Singapore Airlines ASPIREs to greener skies
2 February 2010 - Singapore Airlines has successfully completed the world’s first multi-sector demonstration green flight, with fuel savings of more than 10 tonnes and a reduction in carbon emissions of more than 33 tonnes.
For the customers on board flight SQ11, it may have felt like a typical flight. But they were part of an important chapter in civil aviation.
The Boeing 747-400, which departed Los Angeles on 31 January, arriving in Singapore early this morning via Tokyo, had just completed one of the most environmentally efficient flights over the North Pacific.
The flight is the first multi-sector demonstration green flight to be carried out under the Asia and Pacific Initiative to Reduce Emissions (ASPIRE) programme, which aims to promote environmental stewardship in the region.
Working with aviation authorities in Singapore, the US and Japan to ensure optimal air traffic conditions as well as employing a series of efficiency measures for all phases of the flight, SQ11 used around 6 per cent less fuel than normally required for a similar flight.
Final calculations show that 10,686 kg of fuel were saved as well as 33,769 kg of carbon emissions. This is above initial expectations for 10,000 kg of fuel to be saved and carbon emissions to be reduced by 31,300 kg.
“The route an aircraft takes, the altitude at which it flies and the weather it encounters all affect the amount of fuel it burns and the carbon dioxide emitted. Managing this effectively and in real time is therefore very important, for the operating carrier and the environment,” said
Singapore Airlines' Senior Vice-President Flight Operations Gerard Yeap.
To make this flight as environmentally friendly as possible, a comprehensive range of measures was implemented at every phase of the journey.
Prior to the flight, the aircraft underwent a special engine wash programme for all four engines (using recycled water) to optimise fuel efficiency. The airframe was also polished to minimise drag. These measures are over and above Singapore Airlines’ regular engine and airframe maintenance programmes.
To further reduce fuel consumption, ground electrical supply was used to power the aircraft while it was on the ground, instead of the plane’s auxiliary power unit.
To ensure that no more fuel was carried on board than necessary, the amount of fuel uplifted was fine-tuned half-an-hour before flight, ensuring a better match with the actual aircraft takeoff weight.
After takeoff, the aircraft was then given an unrestricted climb, which allowed it to reach its optimum cruising altitude expeditiously.

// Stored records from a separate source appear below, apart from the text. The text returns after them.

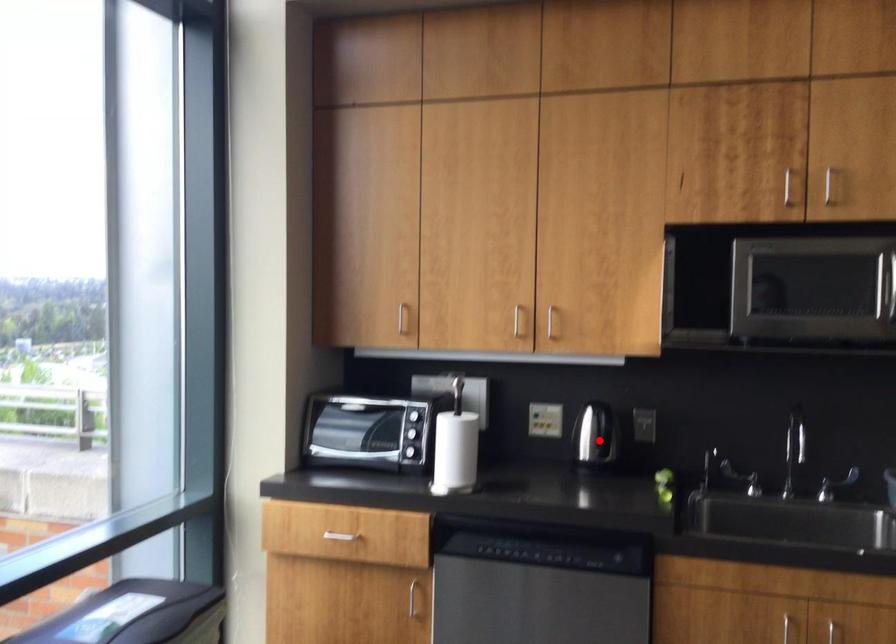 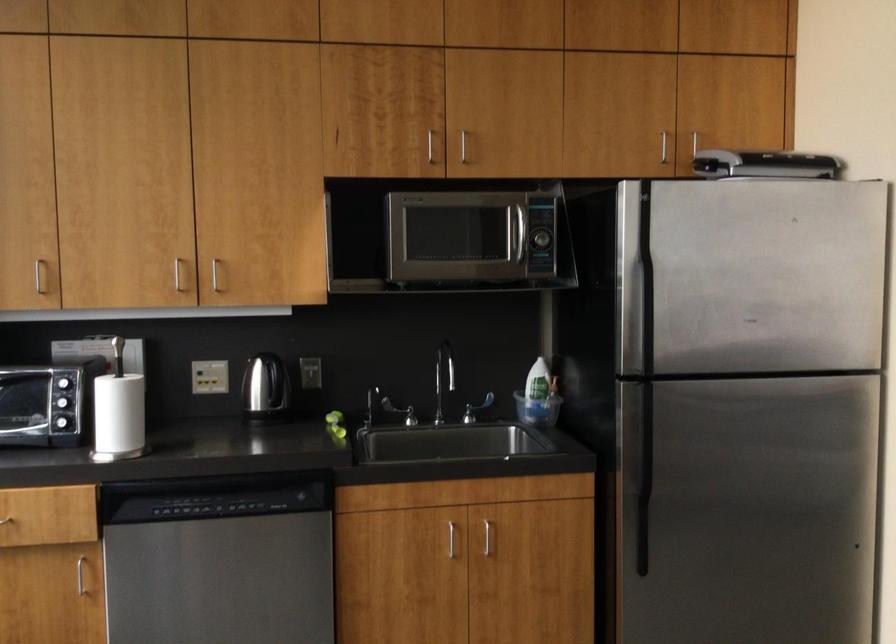 Where in the second image is the point corresponding to the highlighted location from the first image?

(266, 391) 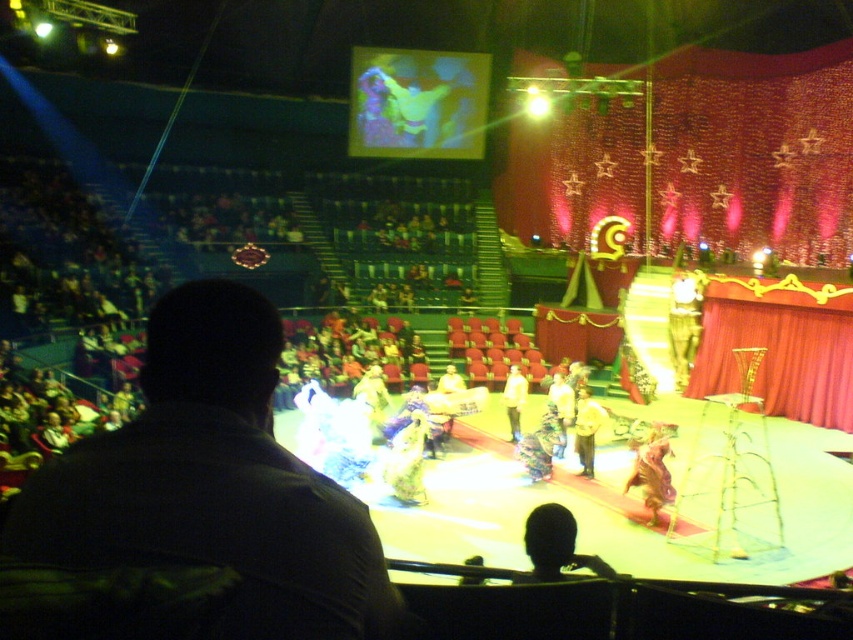 Question: Can you confirm if dark brown leather jacket at center is positioned to the right of yellow fabric pants at center?

Choices:
 (A) no
 (B) yes

Answer: (A)

Question: Based on their relative distances, which object is farther from the dark brown leather jacket at center?

Choices:
 (A) red velvet curtain at right
 (B) printed fabric outfit at center
 (C) fluffy brown fur at center

Answer: (A)

Question: Among these objects, which one is farthest from the camera?

Choices:
 (A) dark brown leather jacket at center
 (B) printed fabric outfit at center
 (C) red velvet curtain at right
 (D) yellow fabric pants at center

Answer: (C)

Question: Considering the real-world distances, which object is farthest from the red velvet curtain at right?

Choices:
 (A) yellow fabric pants at center
 (B) printed fabric outfit at center
 (C) yellow fabric at center

Answer: (C)

Question: Does red velvet curtain at right have a greater width compared to yellow fabric at center?

Choices:
 (A) yes
 (B) no

Answer: (B)

Question: Does red velvet curtain at right appear over printed fabric outfit at center?

Choices:
 (A) yes
 (B) no

Answer: (B) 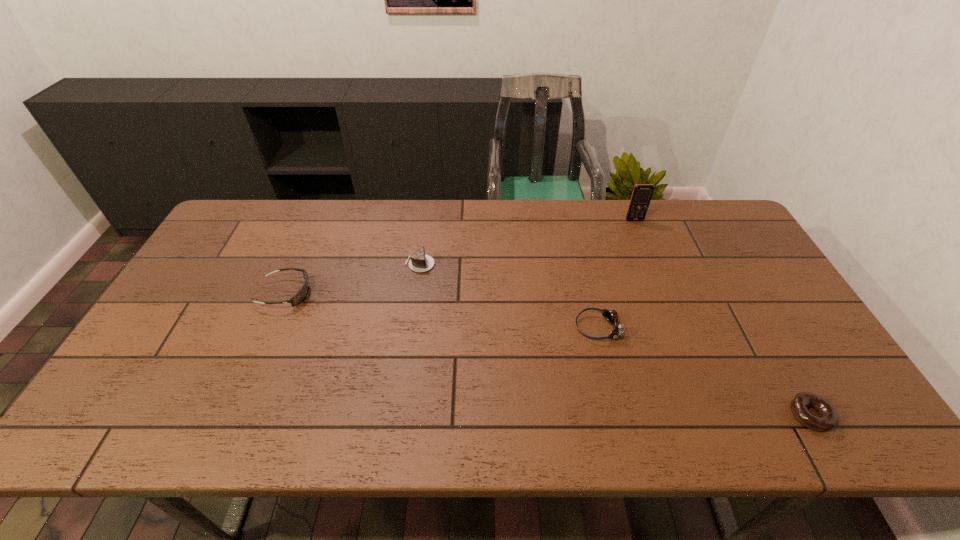 What are the coordinates of `vacant space located 0.140m on the screen of the cellular telephone` in the screenshot? It's located at (646, 248).

Find the location of `free space located 0.270m on the lenses of the leftmost object`. free space located 0.270m on the lenses of the leftmost object is located at coordinates (405, 293).

Image resolution: width=960 pixels, height=540 pixels. I want to click on vacant region located 0.240m on the right of the chocolate cake, so click(513, 264).

The height and width of the screenshot is (540, 960). Find the location of `vacant space located through the lenses of the nearer goggles`. vacant space located through the lenses of the nearer goggles is located at coordinates (437, 328).

Find the location of a particular element. The height and width of the screenshot is (540, 960). vacant space located through the lenses of the nearer goggles is located at coordinates (538, 328).

Locate an element on the screen. blank space located 0.240m through the lenses of the nearer goggles is located at coordinates (485, 328).

I want to click on free space located 0.340m on the back of the nearest object, so click(740, 291).

Find the location of a particular element. Image resolution: width=960 pixels, height=540 pixels. object at the far edge is located at coordinates (642, 193).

The bulk of the fuel savings, however, came from using a User Preferred Route (UPR) generated from the flight planning system Lido/Flight from Lufthansa Systems.
Captain Yeap explained, “Based on the latest weather at hand, the UPR is the most efficient route for the aircraft to fly on compared to an existing pre-determined route. By doing so, we were able to achieve these impressive fuel savings and emissions reductions.”

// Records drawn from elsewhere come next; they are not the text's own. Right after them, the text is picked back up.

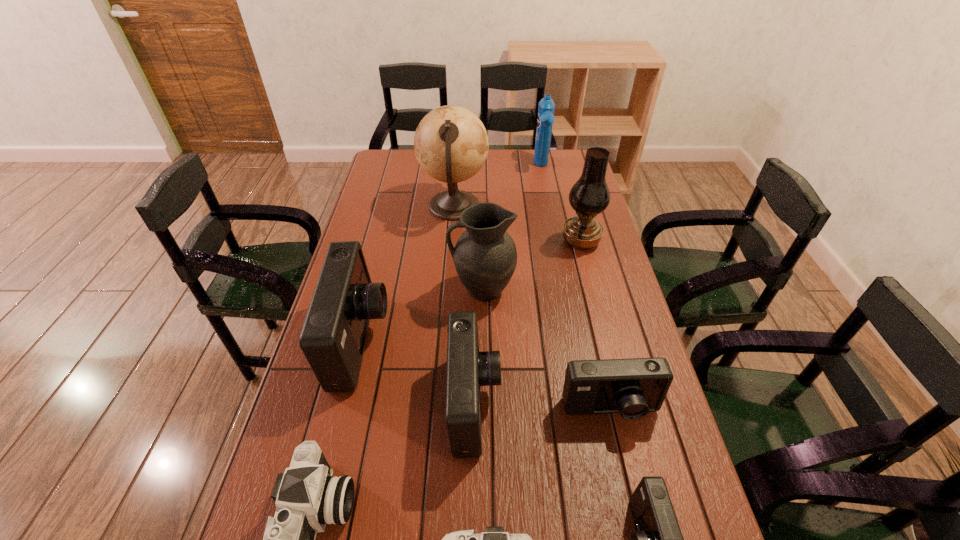 Image resolution: width=960 pixels, height=540 pixels. Find the location of `the fourth closest object to the biggest blue camera`. the fourth closest object to the biggest blue camera is located at coordinates (451, 144).

You are a GUI agent. You are given a task and a screenshot of the screen. Output one action in this format:
    pyautogui.click(x=<x>, y=<y>)
    Task: Click on the object that is the sixth nearest to the left black camera
    
    Given the screenshot: What is the action you would take?
    pyautogui.click(x=658, y=539)

Where is `camera that is the closest to the pitcher`? The width and height of the screenshot is (960, 540). camera that is the closest to the pitcher is located at coordinates (467, 369).

Point out which camera is positioned as the fifth nearest to the smallest blue camera. Please provide its 2D coordinates. Your answer should be formatted as a tuple, i.e. [(x, y)], where the tuple contains the x and y coordinates of a point satisfying the conditions above.

[(333, 336)]

Identify which blue camera is located as the third nearest to the brown oil lamp. Please provide its 2D coordinates. Your answer should be formatted as a tuple, i.e. [(x, y)], where the tuple contains the x and y coordinates of a point satisfying the conditions above.

[(333, 336)]

I want to click on blue camera that is the fourth closest to the brown oil lamp, so click(658, 539).

Locate an element on the screen. Image resolution: width=960 pixels, height=540 pixels. blank space that satisfies the following two spatial constraints: 1. on the front side of the shampoo; 2. on the front-facing side of the sixth shortest object is located at coordinates (576, 342).

Where is `free spot that satisfies the following two spatial constraints: 1. on the front side of the oil lamp; 2. on the right side of the farthest object`? This screenshot has width=960, height=540. free spot that satisfies the following two spatial constraints: 1. on the front side of the oil lamp; 2. on the right side of the farthest object is located at coordinates pyautogui.click(x=556, y=241).

Where is `free location that satisfies the following two spatial constraints: 1. on the front-facing side of the oil lamp; 2. on the left side of the globe`? This screenshot has width=960, height=540. free location that satisfies the following two spatial constraints: 1. on the front-facing side of the oil lamp; 2. on the left side of the globe is located at coordinates (451, 241).

At what (x,y) coordinates should I click in order to perform the action: click on vacant space that satisfies the following two spatial constraints: 1. on the front-facing side of the oil lamp; 2. on the right side of the globe. Please return your answer as a coordinate pair (x, y). The image size is (960, 540). Looking at the image, I should click on (451, 241). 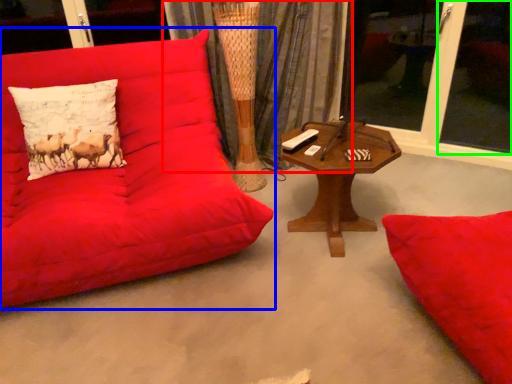 Question: Which object is the closest to the curtain (highlighted by a red box)? Choose among these: studio couch (highlighted by a blue box) or window screen (highlighted by a green box).

Choices:
 (A) studio couch
 (B) window screen

Answer: (A) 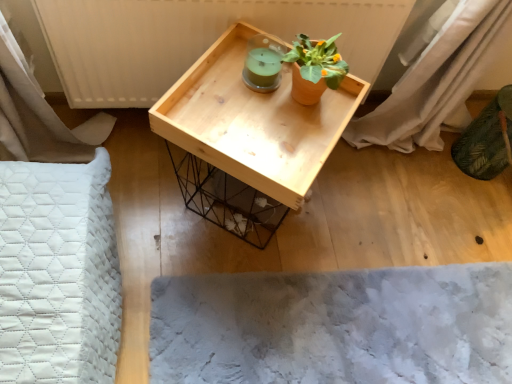 Question: From the image's perspective, is natural wood tray at center under fuzzy gray mat at lower center?

Choices:
 (A) no
 (B) yes

Answer: (A)

Question: From a real-world perspective, is natural wood tray at center physically below fuzzy gray mat at lower center?

Choices:
 (A) yes
 (B) no

Answer: (B)

Question: Does natural wood tray at center come in front of fuzzy gray mat at lower center?

Choices:
 (A) yes
 (B) no

Answer: (A)

Question: Is natural wood tray at center smaller than fuzzy gray mat at lower center?

Choices:
 (A) no
 (B) yes

Answer: (A)

Question: Does natural wood tray at center have a greater height compared to fuzzy gray mat at lower center?

Choices:
 (A) no
 (B) yes

Answer: (B)

Question: Is fuzzy gray mat at lower center a part of natural wood tray at center?

Choices:
 (A) yes
 (B) no

Answer: (B)

Question: Considering the relative sizes of terracotta clay pot at upper center and natural wood tray at center in the image provided, is terracotta clay pot at upper center taller than natural wood tray at center?

Choices:
 (A) yes
 (B) no

Answer: (B)

Question: Is terracotta clay pot at upper center positioned behind natural wood tray at center?

Choices:
 (A) yes
 (B) no

Answer: (A)

Question: From a real-world perspective, is terracotta clay pot at upper center positioned under natural wood tray at center based on gravity?

Choices:
 (A) yes
 (B) no

Answer: (B)

Question: Can you confirm if terracotta clay pot at upper center is shorter than natural wood tray at center?

Choices:
 (A) yes
 (B) no

Answer: (A)

Question: Considering the relative sizes of terracotta clay pot at upper center and natural wood tray at center in the image provided, is terracotta clay pot at upper center thinner than natural wood tray at center?

Choices:
 (A) no
 (B) yes

Answer: (B)

Question: Does terracotta clay pot at upper center turn towards natural wood tray at center?

Choices:
 (A) no
 (B) yes

Answer: (A)

Question: Is natural wood tray at center oriented towards terracotta clay pot at upper center?

Choices:
 (A) yes
 (B) no

Answer: (B)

In addition, as the aircraft approached Singapore Changi Airport early this morning, the pilots made a smooth uninterrupted descent and approach to
the runway, instead of the normal step-descent approach.
Aside from conserving fuel, the Continuous Descent Approach also cuts down on noise.
Upon landing, brakes instead of full reverse thrust were applied
to slow the aircraft, and as it was taxiing to its parking gate, one of the four engines was shut down to further conserve fuel.
“This ASPIRE flight demonstrates that substantial fuel savings and reductions in carbon emissions can be achieved when stakeholders in the aviation industry all work together,” Captain Yeap said.
“Singapore Airlines is committed to playing our part for the environment.
We will continue to work with governments, regulatory authorities, manufacturers and suppliers with the aim of a sustainable future for the industry,” he added.
The ASPIRE demonstration flight was not only kind to the environment but also provided tangible benefits for customers, with the total flight time reduced by about 30 minutes.